El pronunciamiento de la Defensoría del Pueblo volvió a poner sobre la mesa una realidad que durante años ha sido difícil de dimensionar en Colombia. Según la entidad, la violencia de género dentro del ejercicio periodístico no es un hecho aislado, sino una situación recurrente que afecta a una gran parte de las mujeres que trabajan en medios de comunicación.
Las cifras presentadas son contundentes: seis de cada diez periodistas han vivido algún tipo de violencia en su entorno laboral. Este dato, más allá de ser un número, refleja experiencias que muchas veces no se hacen visibles de inmediato. De hecho, una proporción aún mayor asegura conocer casos similares dentro de sus espacios de trabajo, lo que refuerza la idea de que se trata de un fenómeno extendido.
El informe se da en un momento en el que diferentes denuncias por presunto acoso han generado atención pública y han obligado a varias instituciones a pronunciarse. Sin embargo, desde la Defensoría se insiste en que estos episodios no pueden entenderse de manera individual, ya que hacen parte de una dinámica más amplia en la que influyen factores como el poder, la jerarquía y la falta de mecanismos efectivos de protección.
Uno de los aspectos que más preocupa es el contexto en el que ocurren estos hechos. En muchos casos, las personas señaladas ocupan posiciones relevantes dentro de las organizaciones, lo que puede generar un desequilibrio que dificulta cualquier intento de denuncia. Esta situación, sumada a la incertidumbre laboral, hace que muchas mujeres opten por guardar silencio.

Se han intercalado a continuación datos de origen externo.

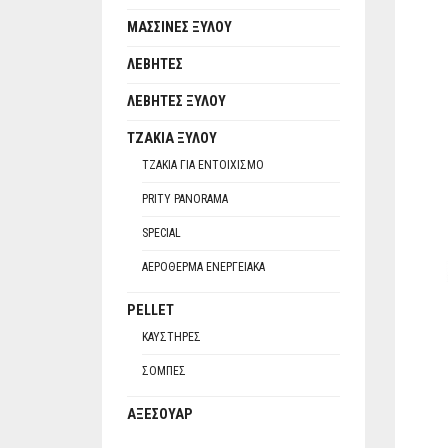
ΜΑΣΣΊΝΕΣ ΞΎΛΟΥ
ΛΈΒΗΤΕΣ
ΛΈΒΗΤΕΣ ΞΎΛΟΥ
ΤΖΆΚΙΑ ΞΎΛΟΥ
ΤΖΆΚΙΑ ΓΙΑ ΕΝΤΟΙΧΙΣΜΌ
PRITY PANORAMA
SPECIAL
ΑΕΡΌΘΕΡΜΑ ΕΝΕΡΓΕΙΑΚΆ
PELLET
ΚΑΥΣΤΉΡΕΣ
ΣΌΜΠΕΣ
ΑΞΕΣΟΥΆΡ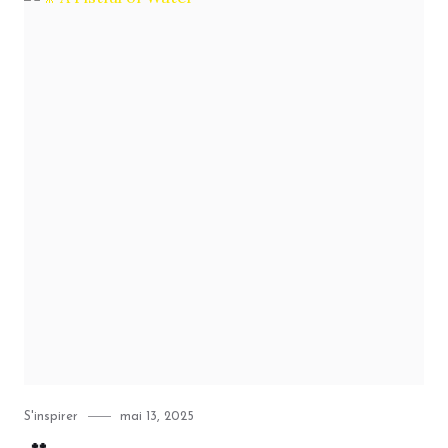
Category
Posted
S'inspirer
mai 13, 2025
on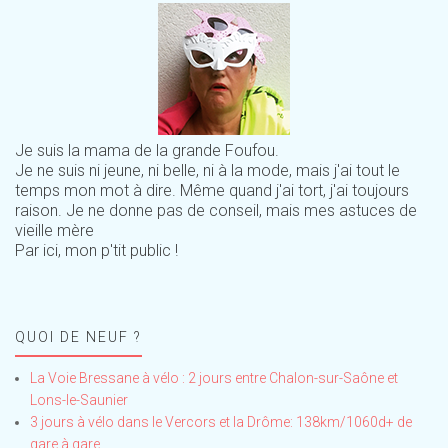
Je suis la mama de la grande Foufou.
Je ne suis ni jeune, ni belle, ni à la mode, mais j'ai tout le
temps mon mot à dire. Même quand j'ai tort, j'ai toujours
raison. Je ne donne pas de conseil, mais mes astuces de
vieille mère
Par ici, mon p'tit public !
QUOI DE NEUF ?
La Voie Bressane à vélo : 2 jours entre Chalon-sur-Saône et
Lons-le-Saunier
3 jours à vélo dans le Vercors et la Drôme: 138km/1060d+ de
gare à gare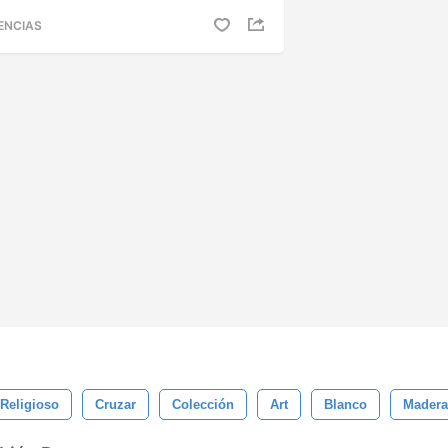
ENCIAS
Religioso
Cruzar
Colección
Art
Blanco
Madera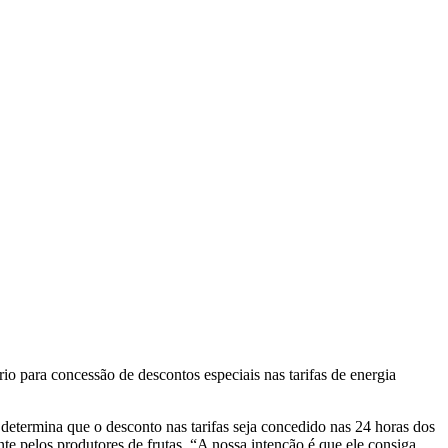
io para concessão de descontos especiais nas tarifas de energia
 determina que o desconto nas tarifas seja concedido nas 24 horas dos
e pelos produtores de frutas. “A nossa intenção é que ele consiga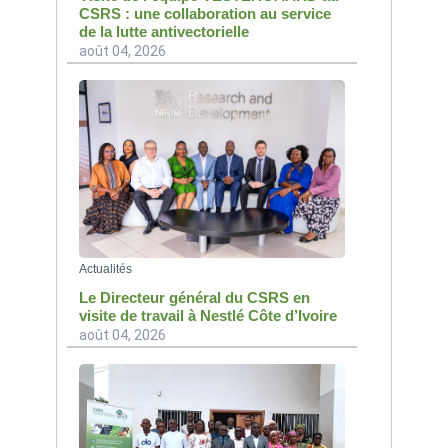
CSRS : une collaboration au service
de la lutte antivectorielle
août 04, 2026
Actualités
Le Directeur général du CSRS en
visite de travail à Nestlé Côte d’Ivoire
août 04, 2026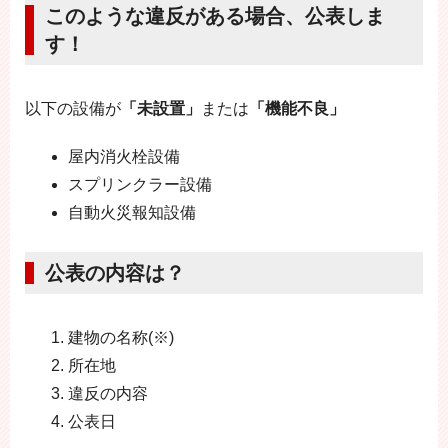
このような違反がある場合、公表しま
す！
以下の設備が
「未設置」
または
「機能不良」
屋内消火栓設備
スプリンクラー設備
自動火災報知設備
公表の内容は？
建物の名称(※)
所在地
違反の内容
公表日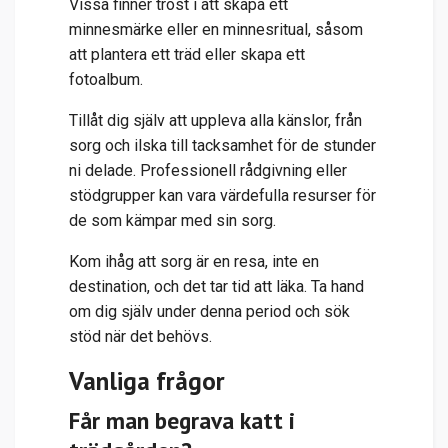
Vissa finner tröst i att skapa ett
minnesmärke eller en minnesritual, såsom
att plantera ett träd eller skapa ett
fotoalbum.
Tillåt dig själv att uppleva alla känslor, från
sorg och ilska till tacksamhet för de stunder
ni delade. Professionell rådgivning eller
stödgrupper kan vara värdefulla resurser för
de som kämpar med sin sorg.
Kom ihåg att sorg är en resa, inte en
destination, och det tar tid att läka. Ta hand
om dig själv under denna period och sök
stöd när det behövs.
Vanliga frågor
Får man begrava katt i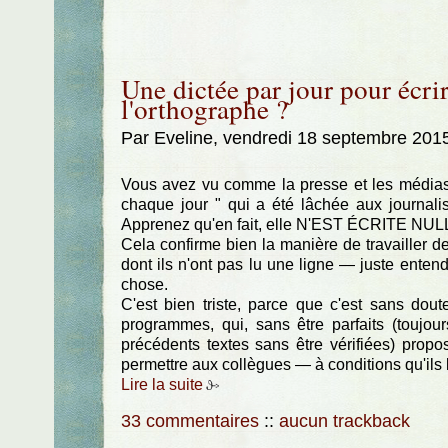
Une dictée par jour pour écrir
l'orthographe ?
Par Eveline, vendredi 18 septembre 201
Vous avez vu comme la presse et les médias
chaque jour " qui a été lâchée aux journal
Apprenez qu'en fait, elle N'EST ÉCRITE 
Cela confirme bien la manière de travailler de
dont ils n'ont pas lu une ligne — juste ente
chose.
C'est bien triste, parce que c'est sans do
programmes, qui, sans être parfaits (toujo
précédents textes sans être vérifiées) prop
permettre aux collègues — à conditions qu'ils le
Lire la suite
33 commentaires
::
aucun trackback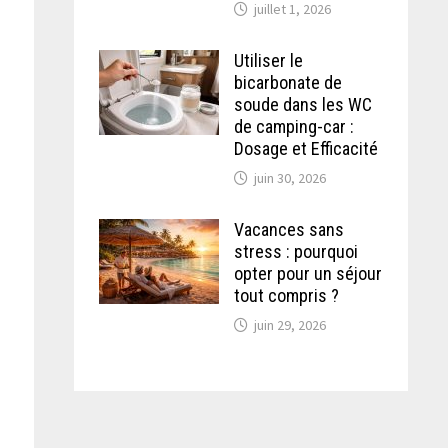
juillet 1, 2026
Utiliser le
bicarbonate de
soude dans les WC
de camping-car :
Dosage et Efficacité
juin 30, 2026
Vacances sans
stress : pourquoi
opter pour un séjour
tout compris ?
juin 29, 2026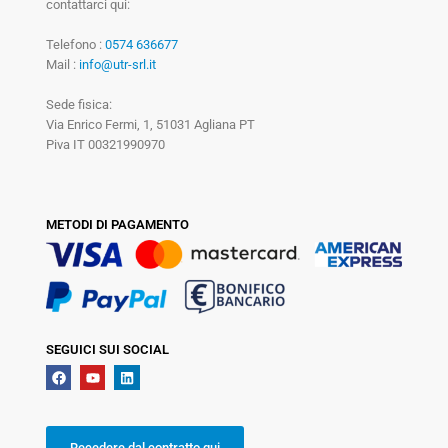
contattarci qui:
Telefono :
0574 636677
Mail :
info@utr-srl.it
Sede fisica:
Via Enrico Fermi, 1, 51031 Agliana PT
Piva IT 00321990970
METODI DI PAGAMENTO
SEGUICI SUI SOCIAL
Recedere dal contratto qui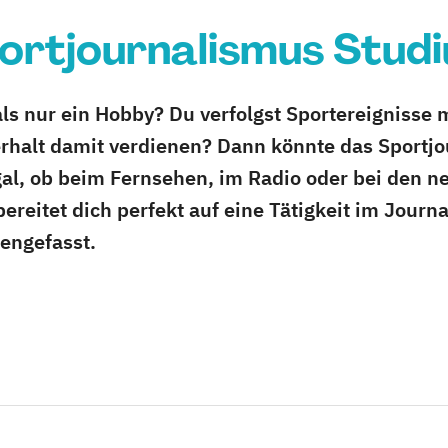
ortjournalismus Stud
 als nur ein Hobby? Du verfolgst Sportereignisse
rhalt damit verdienen? Dann könnte das Sportj
Egal, ob beim Fernsehen, im Radio oder bei den 
reitet dich perfekt auf eine Tätigkeit im Journa
engefasst.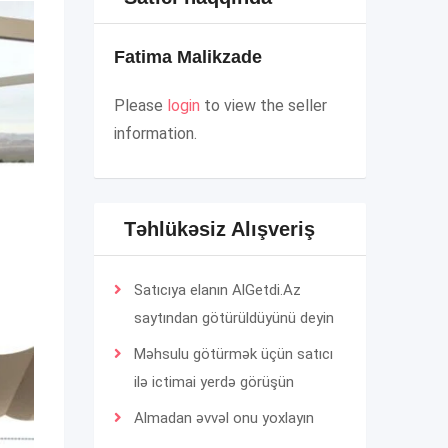
Fatima Malikzade
Please
login
to view the seller
information.
Təhlükəsiz Alışveriş
Satıcıya elanın AlGetdi.Az
saytından götürüldüyünü deyin
Məhsulu götürmək üçün satıcı
ilə ictimai yerdə görüşün
Almadan əvvəl onu yoxlayın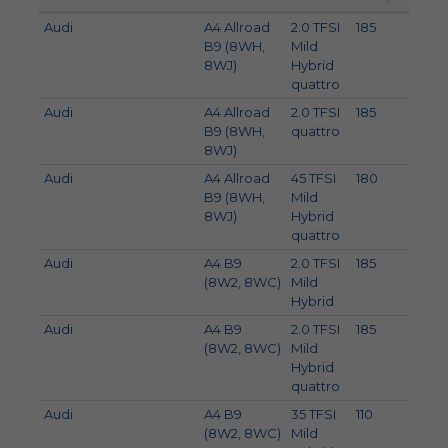
Audi
A4 Allroad
2.0 TFSI
185
252
B9 (8WH,
Mild
8WJ)
Hybrid
quattro
Audi
A4 Allroad
2.0 TFSI
185
252
B9 (8WH,
quattro
8WJ)
Audi
A4 Allroad
45 TFSI
180
245
B9 (8WH,
Mild
8WJ)
Hybrid
quattro
Audi
A4 B9
2.0 TFSI
185
252
(8W2, 8WC)
Mild
Hybrid
Audi
A4 B9
2.0 TFSI
185
252
(8W2, 8WC)
Mild
Hybrid
quattro
Audi
A4 B9
35 TFSI
110
150
(8W2, 8WC)
Mild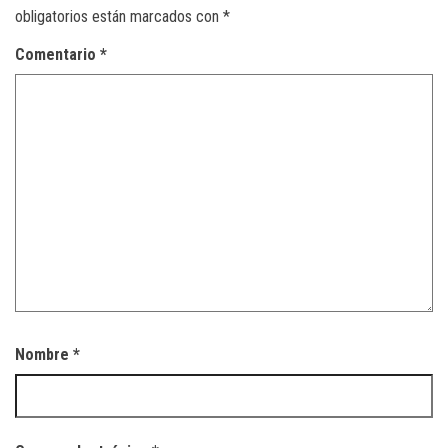
obligatorios están marcados con
*
Comentario
*
Nombre
*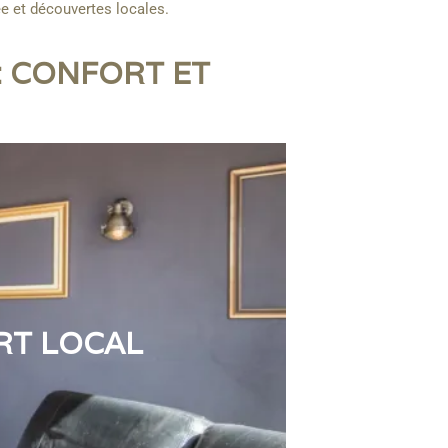
e et découvertes locales.
: CONFORT ET
ART LOCAL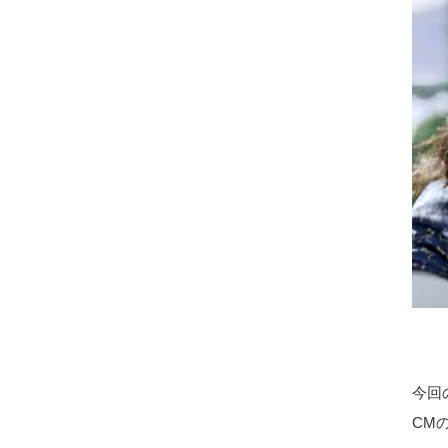
今回
CM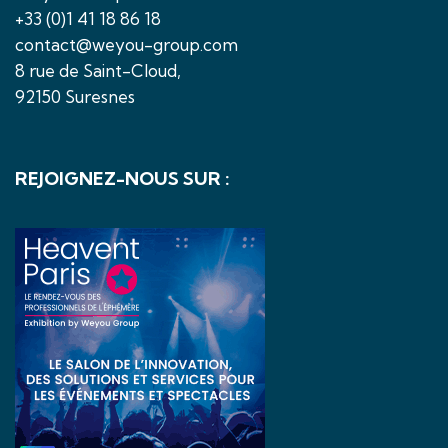
+33 (0)1 41 18 86 18
contact@weyou-group.com
8 rue de Saint-Cloud,
92150 Suresnes
REJOIGNEZ-NOUS SUR :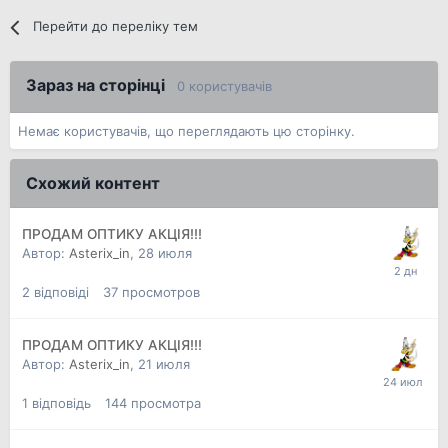
Перейти до переліку тем
Зараз на сторінці
0 користувачів
Немає користувачів, що переглядають цю сторінку.
Схожий контент
ПРОДАМ ОПТИКУ АКЦІЯ!!!
Автор:
Asterix_in
,
28 июля
2
відповіді
37
просмотров
ПРОДАМ ОПТИКУ АКЦІЯ!!!
Автор:
Asterix_in
,
21 июля
1
відповідь
144
просмотра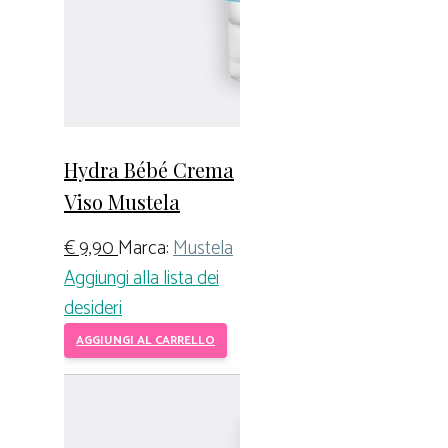
Hydra Bébé Crema
Viso Mustela
€
9,90
Marca:
Mustela
Aggiungi alla lista dei
desideri
AGGIUNGI AL CARRELLO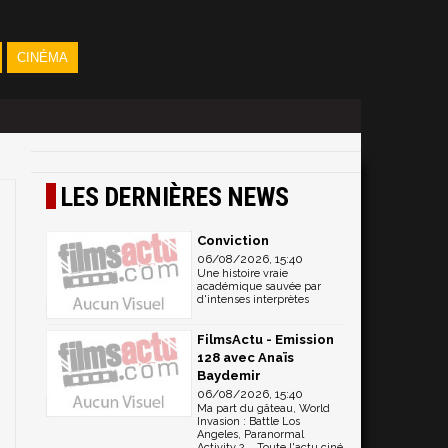
CINÉMA
LES DERNIÈRES NEWS
Conviction
06/08/2026, 15:40
Une histoire vraie
académique sauvée par
d'intenses interprètes
FilmsActu - Emission
128 avec Anaïs
Baydemir
06/08/2026, 15:40
Ma part du gâteau, World
Invasion : Battle Los
Angeles, Paranormal
Activity 2... Toute l'actu ciné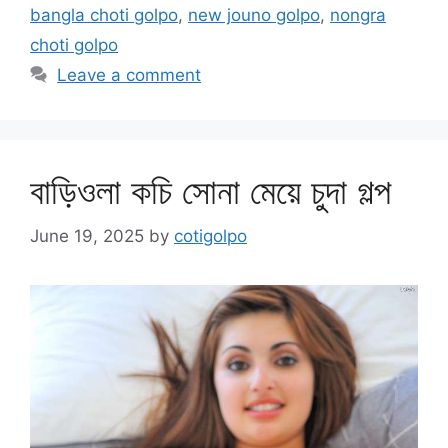
bangla choti golpo
,
new jouno golpo
,
nongra
choti golpo
Leave a comment
বাড়িওলা কচি সোনা মেয়ে চুদা গল্প
June 19, 2025
by
cotigolpo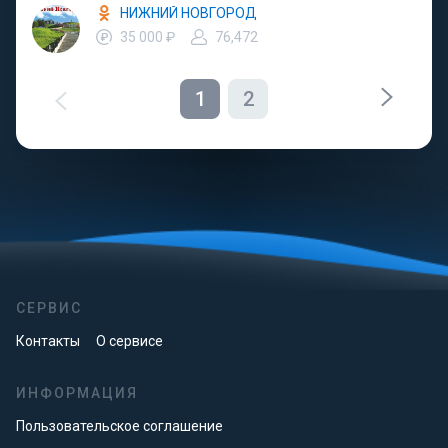
НИЖНИЙ НОВГОРОД
35 000 ₽
76,472
1
2
СЕРВИС
Контакты
О сервисе
ИНФОРМАЦИЯ
Пользовательское соглашение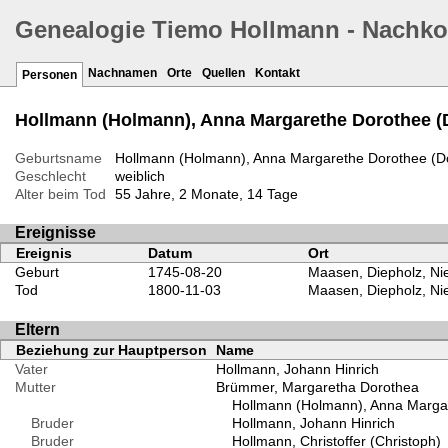
Genealogie Tiemo Hollmann - Nachk
Nachnamen
Orte
Quellen
Kontakt
Personen
Hollmann (Holmann), Anna Margarethe Dorothee (D
Geburtsname
Hollmann (Holmann), Anna Margarethe Dorothee (Do
Geschlecht
weiblich
Alter beim Tod
55 Jahre, 2 Monate, 14 Tage
Ereignisse
Ereignis
Datum
Ort
Geburt
1745-08-20
Maasen, Diepholz, Ni
Tod
1800-11-03
Maasen, Diepholz, Ni
Eltern
Beziehung zur Hauptperson
Name
Vater
Hollmann, Johann Hinrich
Mutter
Brümmer, Margaretha Dorothea
Hollmann (Holmann), Anna Margar
Bruder
Hollmann, Johann Hinrich
Bruder
Hollmann, Christoffer (Christoph)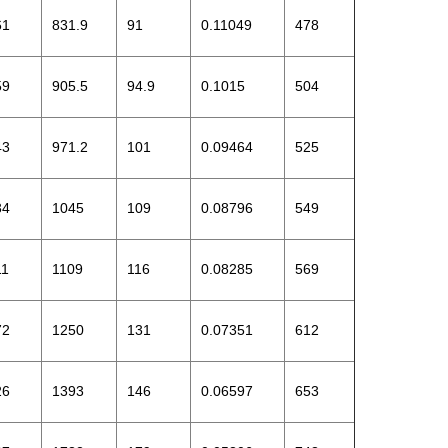
61
831.9
91
0.11049
478
59
905.5
94.9
0.1015
504
43
971.2
101
0.09464
525
34
1045
109
0.08796
549
11
1109
116
0.08285
569
72
1250
131
0.07351
612
26
1393
146
0.06597
653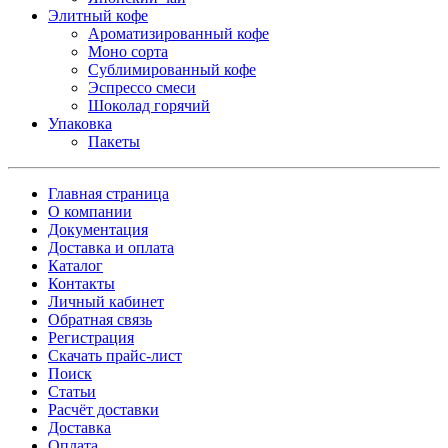
Элитный кофе
Ароматизированный кофе
Моно сорта
Сублимированный кофе
Эспрессо смеси
Шоколад горячий
Упаковка
Пакеты
Главная страница
О компании
Документация
Доставка и оплата
Каталог
Контакты
Личный кабинет
Обратная связь
Регистрация
Скачать прайс-лист
Поиск
Статьи
Расчёт доставки
Доставка
Оплата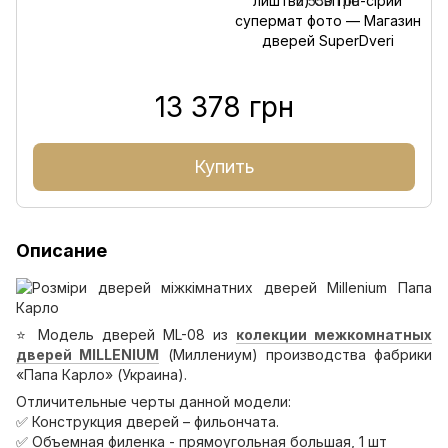
5 550 грн
13 378 грн
Купить
Описание
⭐️ Модель дверей ML-08 из
колекции межкомнатных
дверей MILLENIUM
(Миллениум) производства фабрики
«Папа Карло» (Украина).
Отличительные черты данной модели:
✅ Конструкция дверей – фильончата.
✅ Объемная филенка - прямоугольная большая, 1 шт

Frente a esto, la entidad también hizo un llamado a cambiar la forma en la que se interpretan los tiempos de las denuncias. Señaló que no todas las víctimas hablan de inmediato, no por falta de gravedad en lo ocurrido, sino por las condiciones que enfrentan. El miedo a perder oportunidades, a ser señaladas o a no recibir respaldo institucional sigue siendo una constante.
Además, se advirtió sobre las reacciones que suelen surgir cuando estos casos se hacen públicos. Cuestionamientos hacia las denunciantes o dudas sobre su credibilidad pueden terminar afectando no solo a quien habla, sino también a otras personas que podrían estar atravesando situaciones similares.
Como respuesta, la Defensoría ha planteado el fortalecimiento de sus canales de atención, especialmente en aquellos casos donde existe una relación de poder. La intención es ofrecer acompañamiento integral y generar confianza en los procesos, evitando que las víctimas se enfrenten solas a escenarios complejos.
Aunque reconoce que se han dado algunos pasos desde distintas instituciones, la entidad considera que aún hay un largo camino por recorrer. La clave, según su postura, está en pasar de los discursos a las acciones concretas que permitan transformar los entornos laborales.
Este nuevo llamado no solo busca visibilizar el problema, sino también impulsar cambios que garanticen condiciones más seguras. En un momento en el que cada vez más voces se están sumando, el reto será que esa visibilidad se traduzca en soluciones reales dentro del ejercicio del periodismo.